▸ **REQUIREMENT**: Look through the data below for the string "Italia", and copy every line where it turns up.

——————————

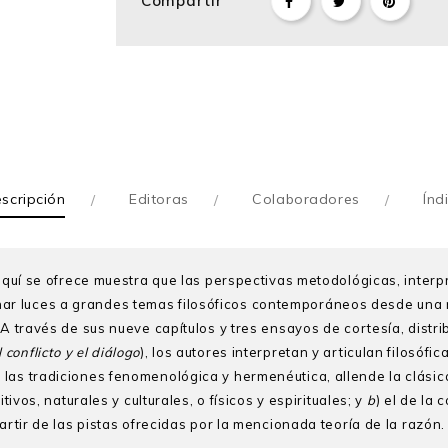
Compartir
scripción
Editoras
Colaboradores
Índ
 aquí se ofrece muestra que las perspectivas metodológicas, interp
r luces a grandes temas filosóficos contemporáneos desde una mi
A través de sus nueve capítulos y tres ensayos de cortesía, distrib
 conflicto y el diálogo
), los autores interpretan y articulan filos
 las tradiciones fenomenológica y hermenéutica, allende la clási
tivos, naturales y culturales, o físicos y espirituales; y
b
) el de la
artir de las pistas ofrecidas por la mencionada teoría de la razón.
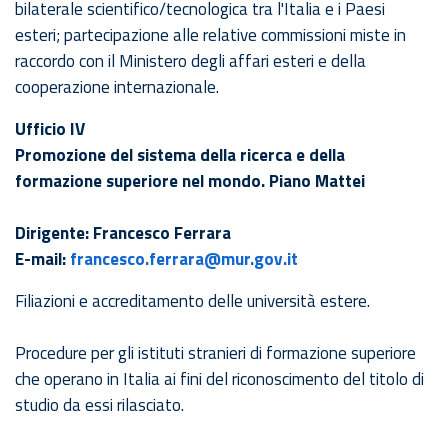
bilaterale scientifico/tecnologica tra l'Italia e i Paesi
esteri; partecipazione alle relative commissioni miste in
raccordo con il Ministero degli affari esteri e della
cooperazione internazionale.
Ufficio IV
Promozione del sistema della ricerca e della
formazione superiore nel mondo. Piano Mattei
Dirigente: Francesco Ferrara
E-mail:
francesco.ferrara@mur.gov.it
Filiazioni e accreditamento delle università estere.
Procedure per gli istituti stranieri di formazione superiore
che operano in Italia ai fini del riconoscimento del titolo di
studio da essi rilasciato.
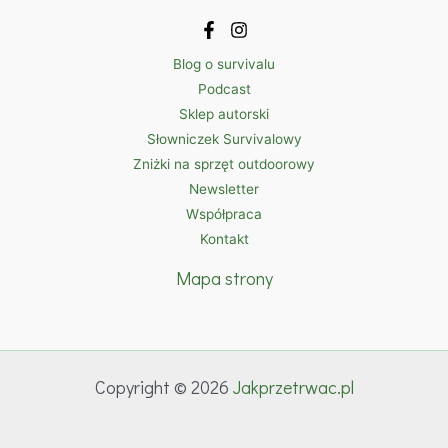
Blog o survivalu
Podcast
Sklep autorski
Słowniczek Survivalowy
Zniżki na sprzęt outdoorowy
Newsletter
Współpraca
Kontakt
Mapa strony
Copyright © 2026
Jakprzetrwac.pl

——————————

▸ **ANSWER BELOW**:
bilaterale scientifico/tecnologica tra l'Italia e i Paesi
che operano in Italia ai fini del riconoscimento del titolo di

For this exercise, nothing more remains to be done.